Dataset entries
-------------------------

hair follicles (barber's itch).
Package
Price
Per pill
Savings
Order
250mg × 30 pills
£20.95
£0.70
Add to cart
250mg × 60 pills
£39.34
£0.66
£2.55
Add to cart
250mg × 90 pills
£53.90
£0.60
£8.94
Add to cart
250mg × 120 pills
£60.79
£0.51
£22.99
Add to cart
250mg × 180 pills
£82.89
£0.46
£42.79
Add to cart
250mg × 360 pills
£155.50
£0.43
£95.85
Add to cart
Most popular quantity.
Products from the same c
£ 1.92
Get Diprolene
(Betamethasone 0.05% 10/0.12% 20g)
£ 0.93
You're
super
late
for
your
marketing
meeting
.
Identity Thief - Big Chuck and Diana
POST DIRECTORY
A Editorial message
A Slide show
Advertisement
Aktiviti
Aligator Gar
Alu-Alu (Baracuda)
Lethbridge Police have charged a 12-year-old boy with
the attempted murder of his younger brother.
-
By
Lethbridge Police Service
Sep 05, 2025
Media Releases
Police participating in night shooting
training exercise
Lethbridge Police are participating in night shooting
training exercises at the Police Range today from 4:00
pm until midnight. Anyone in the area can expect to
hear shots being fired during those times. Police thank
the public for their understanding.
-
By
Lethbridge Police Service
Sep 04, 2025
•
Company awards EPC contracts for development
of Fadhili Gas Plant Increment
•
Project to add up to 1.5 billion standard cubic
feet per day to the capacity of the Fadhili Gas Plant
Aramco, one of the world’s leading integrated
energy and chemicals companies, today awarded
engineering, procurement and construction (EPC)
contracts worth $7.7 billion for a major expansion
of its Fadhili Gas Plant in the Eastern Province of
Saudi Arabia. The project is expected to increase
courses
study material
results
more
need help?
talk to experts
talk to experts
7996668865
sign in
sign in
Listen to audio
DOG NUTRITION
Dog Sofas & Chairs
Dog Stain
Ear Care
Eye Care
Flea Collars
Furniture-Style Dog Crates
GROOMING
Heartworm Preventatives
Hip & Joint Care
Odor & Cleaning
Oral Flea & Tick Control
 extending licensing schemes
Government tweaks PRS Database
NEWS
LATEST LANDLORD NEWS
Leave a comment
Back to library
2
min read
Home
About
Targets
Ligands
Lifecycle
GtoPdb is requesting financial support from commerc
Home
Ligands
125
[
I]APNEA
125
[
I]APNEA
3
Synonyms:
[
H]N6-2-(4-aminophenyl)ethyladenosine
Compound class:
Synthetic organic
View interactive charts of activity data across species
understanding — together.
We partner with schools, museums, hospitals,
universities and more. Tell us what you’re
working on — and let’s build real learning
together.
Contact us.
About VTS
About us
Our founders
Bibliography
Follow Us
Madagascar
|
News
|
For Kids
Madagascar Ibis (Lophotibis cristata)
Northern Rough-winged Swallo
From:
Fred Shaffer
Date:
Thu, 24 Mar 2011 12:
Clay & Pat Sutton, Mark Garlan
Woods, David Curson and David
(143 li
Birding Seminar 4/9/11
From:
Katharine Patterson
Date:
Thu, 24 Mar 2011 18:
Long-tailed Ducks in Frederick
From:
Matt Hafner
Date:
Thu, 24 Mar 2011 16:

-------------------------

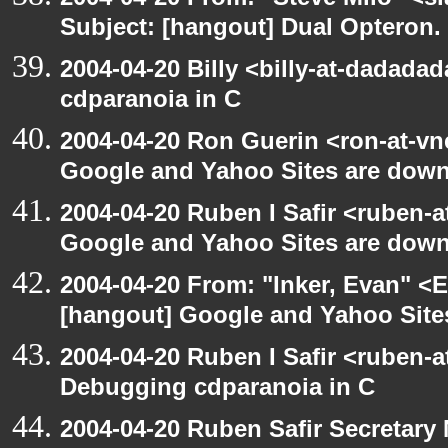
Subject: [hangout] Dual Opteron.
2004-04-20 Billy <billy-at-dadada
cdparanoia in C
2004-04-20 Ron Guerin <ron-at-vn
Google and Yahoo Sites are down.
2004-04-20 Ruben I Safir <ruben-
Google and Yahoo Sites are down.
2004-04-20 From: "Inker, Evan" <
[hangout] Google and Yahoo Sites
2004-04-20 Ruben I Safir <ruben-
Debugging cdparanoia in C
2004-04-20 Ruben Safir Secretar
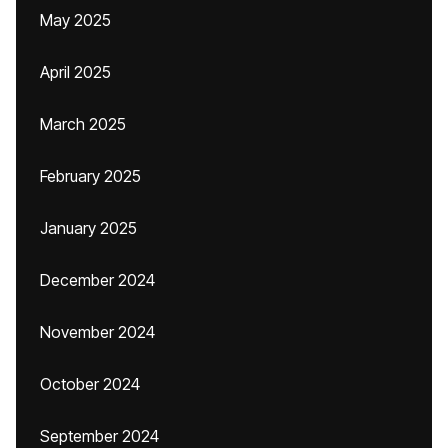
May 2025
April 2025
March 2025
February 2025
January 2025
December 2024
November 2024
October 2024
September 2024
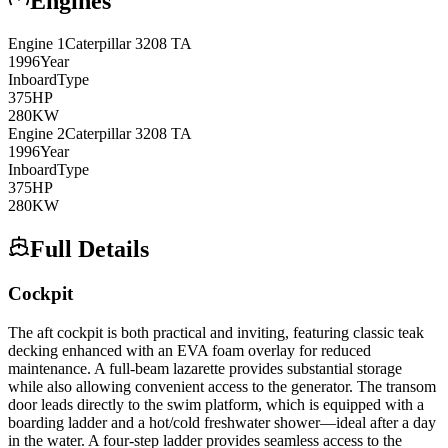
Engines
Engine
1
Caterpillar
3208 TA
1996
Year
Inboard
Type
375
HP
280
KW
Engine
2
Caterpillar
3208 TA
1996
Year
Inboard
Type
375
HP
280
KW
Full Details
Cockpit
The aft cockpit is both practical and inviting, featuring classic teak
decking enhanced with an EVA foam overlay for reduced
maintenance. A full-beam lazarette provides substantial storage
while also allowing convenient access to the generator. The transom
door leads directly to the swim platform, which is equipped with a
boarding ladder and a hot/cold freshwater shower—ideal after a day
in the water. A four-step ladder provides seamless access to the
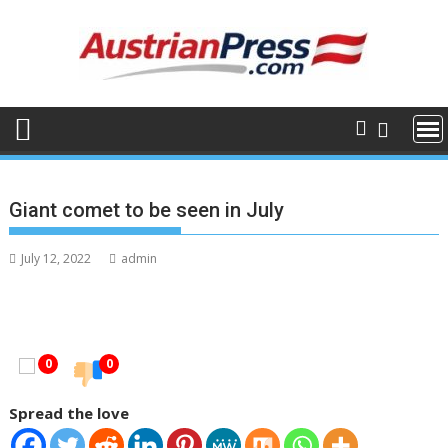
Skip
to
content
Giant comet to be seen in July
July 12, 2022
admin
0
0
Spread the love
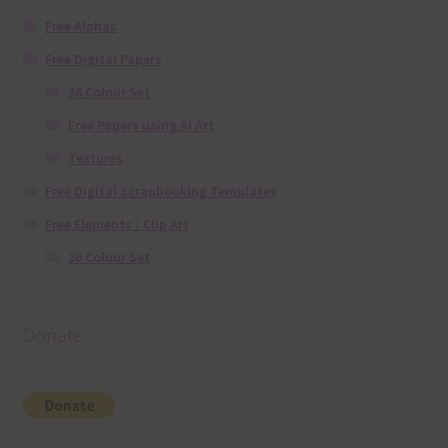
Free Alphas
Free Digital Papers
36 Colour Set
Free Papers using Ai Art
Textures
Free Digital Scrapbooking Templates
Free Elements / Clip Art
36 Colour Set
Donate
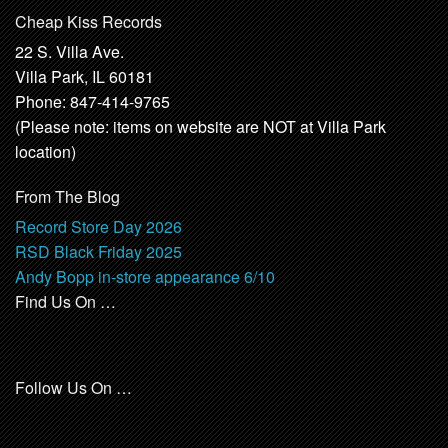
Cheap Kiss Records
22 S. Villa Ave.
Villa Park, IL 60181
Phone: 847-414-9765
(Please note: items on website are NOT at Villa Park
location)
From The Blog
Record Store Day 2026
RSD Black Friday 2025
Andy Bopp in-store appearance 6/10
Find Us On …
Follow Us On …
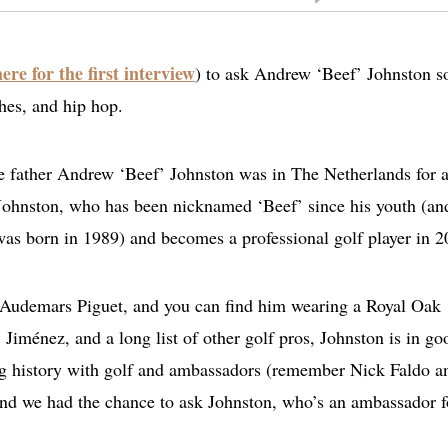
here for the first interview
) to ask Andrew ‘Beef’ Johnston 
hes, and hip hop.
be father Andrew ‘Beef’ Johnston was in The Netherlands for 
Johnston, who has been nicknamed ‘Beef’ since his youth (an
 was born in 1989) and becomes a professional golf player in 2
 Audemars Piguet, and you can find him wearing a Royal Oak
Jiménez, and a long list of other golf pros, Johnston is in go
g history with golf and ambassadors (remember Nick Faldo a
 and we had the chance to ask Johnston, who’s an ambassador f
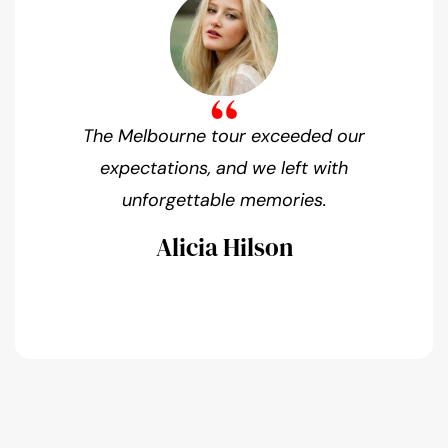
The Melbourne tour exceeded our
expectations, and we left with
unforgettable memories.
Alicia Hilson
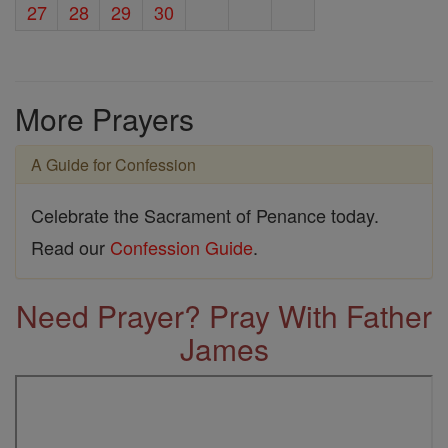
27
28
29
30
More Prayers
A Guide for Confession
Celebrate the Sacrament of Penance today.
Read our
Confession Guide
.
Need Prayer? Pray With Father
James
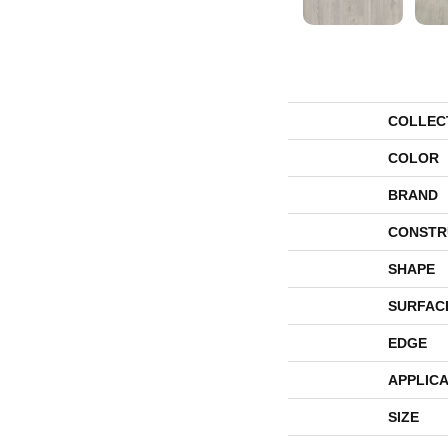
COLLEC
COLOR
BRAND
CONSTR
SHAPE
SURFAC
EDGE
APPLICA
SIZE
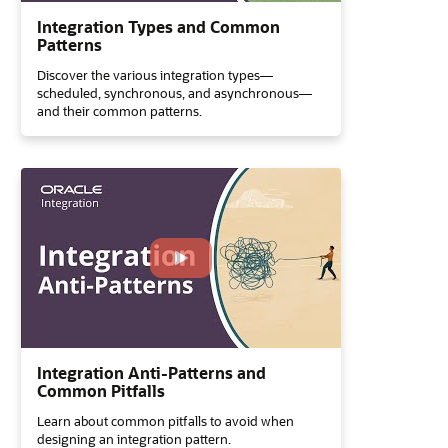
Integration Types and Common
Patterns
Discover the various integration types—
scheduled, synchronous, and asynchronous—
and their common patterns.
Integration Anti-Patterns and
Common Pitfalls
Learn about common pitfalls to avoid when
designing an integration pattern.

-------------------------

Output, from the data above, the lines from the line with "hair follicles (barber's itch)." to the line with "Alu-Alu (Baracuda)" exactly as they stand, both ends included and nothing else.

hair follicles (barber's itch).
Package
Price
Per pill
Savings
Order
250mg × 30 pills
£20.95
£0.70
Add to cart
250mg × 60 pills
£39.34
£0.66
£2.55
Add to cart
250mg × 90 pills
£53.90
£0.60
£8.94
Add to cart
250mg × 120 pills
£60.79
£0.51
£22.99
Add to cart
250mg × 180 pills
£82.89
£0.46
£42.79
Add to cart
250mg × 360 pills
£155.50
£0.43
£95.85
Add to cart
Most popular quantity.
Products from the same c
£ 1.92
Get Diprolene
(Betamethasone 0.05% 10/0.12% 20g)
£ 0.93
You're
super
late
for
your
marketing
meeting
.
Identity Thief - Big Chuck and Diana
POST DIRECTORY
A Editorial message
A Slide show
Advertisement
Aktiviti
Aligator Gar
Alu-Alu (Baracuda)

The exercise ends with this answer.